For many institutional investors corporate bonds from emerging markets issuers have become an important instrument of portfolio diversification. Our fund management team estimates that a portfolio made up of 70% investment grade bonds and 30% high-yield bonds can yield an average 5% in the medium term. This sort of yield can hardly be achieved with fixed income papers from the industrialised nations.
In the interview Peter Varga, fund manager of ESPA BOND EMERGING MARKETS CORPORATE, talks about the upsides of emerging markets corporate bonds.
How has this asset class of emerging markets corporate bonds changed?
Peter Varga: This year, assets under management held in this class will surpass USD 2bn in the hard currency segment – a sign that this asset class has long become indispensable. More and more long-term institutional investors such as insurance companies and pension funds employ emerging markets corporate bonds.
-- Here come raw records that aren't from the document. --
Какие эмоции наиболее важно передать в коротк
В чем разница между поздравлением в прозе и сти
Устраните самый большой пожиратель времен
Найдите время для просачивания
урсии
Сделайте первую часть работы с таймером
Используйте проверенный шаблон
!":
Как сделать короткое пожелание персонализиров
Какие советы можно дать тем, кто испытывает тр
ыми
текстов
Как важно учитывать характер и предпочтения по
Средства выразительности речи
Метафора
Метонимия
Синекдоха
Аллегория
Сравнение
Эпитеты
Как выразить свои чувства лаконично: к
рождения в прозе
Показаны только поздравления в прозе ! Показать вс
This is of course due to the lack of alternatives in the developed markets in view of the currently low yields, but also to the relatively low correlation with other asset classes. It is also important to point out that the investors have started seeing this asset class from a changed perspective. They are differentiating more now, and their time horizon has shifted to the long end. Countries and companies are not completely ruled out anymore if individual factors deviate. This development has created a much higher degree of stability – it has improved liquidity and reduced fluctuations.
How do you assess the pick-up relative to other bond classes, and how has this changed most recently?
Peter Varga: The picture has changed. The spread for government and corporate bonds from the developed markets has increased drastically, and in parts that is definitely justified. But in our emerging markets corporate bond universe with high-yield bonds accounting for 35% the spread for medium-term maturities is 400 to 500bps. This level has not been exceeded in the past four years. Overall one can say that emerging markets corporate bonds are an asset class that is well-diversified by sector, and offers a broad high-yield segment and increasingly large and liquid issues. This bond segment has matured, and the gap to the American corporate bond market has been closed in the meantime.
What is your expectation for emerging markets corporate bonds this year?
Peter Varga: With active strategies you can achieve 5 to 6% per year in the medium term even in the current phase. Passive strategies and ETFs, on the other hand, have a rather more negative outlook for the coming one to two years. In our mandates we prefer bonds in hard currency, but also complement them with local currency bonds. Due to political and economic events such as the Ukraine conflict, the expected interest rate increase by the Fed, and the falling commodity prices this segment is currently still a bit risky. That being said, it has become more attractive on account of the depreciation of the local currencies that we have already seen relative to the US dollar: it should be a good idea to keep monitoring the market for investment in the foreseeable future. But the years of plenty are for now behind us: while some of the yields are justifiably high, it takes experience and good management to exhaust them. The declining economy and the widening spreads have dampened the issuing activity in some areas.